Eliminação nas oitavas de final da Copa de 2026 foi a pior campanha da Seleção Brasileira desde o Mundial de 1990

Redação Publicado em 07/07/2026, às 11h36
A precoce eliminação da Seleção Brasileira nas oitavas de final da Copa do Mundo de 2026 segue reverberando de forma intensa fora das quatro linhas. Nesta segunda-feira (6), integrantes do movimento de torcedores Núcleo BR realizaram um protesto em frente à sede da Confederação Brasileira de Futebol (CBF), localizada na Barra da Tijuca, Zona Oeste do Rio de Janeiro, exigindo uma reformulação profunda na gestão do futebol nacional.
Durante o ato, os manifestantes estenderam faixas nos portões principais da entidade máxima do futebol brasileiro com duras críticas à diretoria e à postura do elenco atual. Entre as mensagens exibidas, destacavam-se frases como "Respeitem a história da única pentacampeã", "Confederação Brasileira Fraudulenta" e "Seleção é tradição".
Cobrança por foco e crítica aos bastidores
Por meio de posicionamento oficial nas redes sociais, o Núcleo BR justificou a mobilização como uma resposta necessária à apatia demonstrada na campanha do Mundial, que culminou na derrota por 2 a 1 para a Noruega. O grupo enfatizou que o papel de torcedor também engloba a fiscalização do projeto esportivo.

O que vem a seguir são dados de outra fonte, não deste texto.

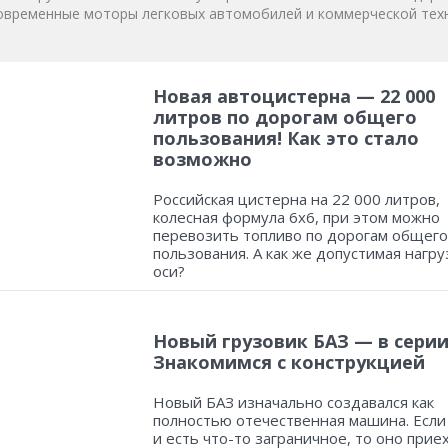
овременные моторы легковых автомобилей и коммерческой техн
Новая автоцистерна — 22 000
литров по дорогам общего
пользования! Как это стало
возможно
Российская цистерна на 22 000 литров,
колесная формула 6х6, при этом можно
перевозить топливо по дорогам общего
пользования. А как же допустимая нагру
оси?
Новый грузовик БАЗ — в серии
Знакомимся с конструкцией
Новый БАЗ изначально создавался как
полностью отечественная машина. Если
и есть что-то заграничное, то оно прие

O movimento direcionou o foco dos protestos para o ambiente político e administrativo da confederação, apontando que as polêmicas fora de campo minaram o desempenho técnico da equipe ao longo de toda a preparação para o torneio. "Nosso ciclo da Copa foi mais focado em problemas extracampo do que com o futebol em si. É assim que querem ser campeões? Quem está à frente da CBF deve dar o exemplo", questionou a nota do grupo, que prometeu manter a vigilância ativa sobre os próximos passos da entidade.
Pior campanha em 36 anos
O impacto esportivo da queda diante dos noruegueses agravou a crise de identidade vivida pela Seleção. O resultado representou o pior desempenho do Brasil em Copas do Mundo desde 1990, quando a equipe foi eliminada na mesma fase das oitavas de final pela Argentina.
Com o revés em 2026, o futebol brasileiro estende sua crise de resultados no cenário internacional e amargará um longo período sem erguer a taça. O jejum forçado garante que o Brasil chegará à Copa do Mundo de 2030 registrando, no mínimo, 28 anos sem o título mundial, igualando o maior intervalo sem conquistas de toda a sua história, período compreendido entre o tricampeonato em 1970 e o tetracampeonato em 1994.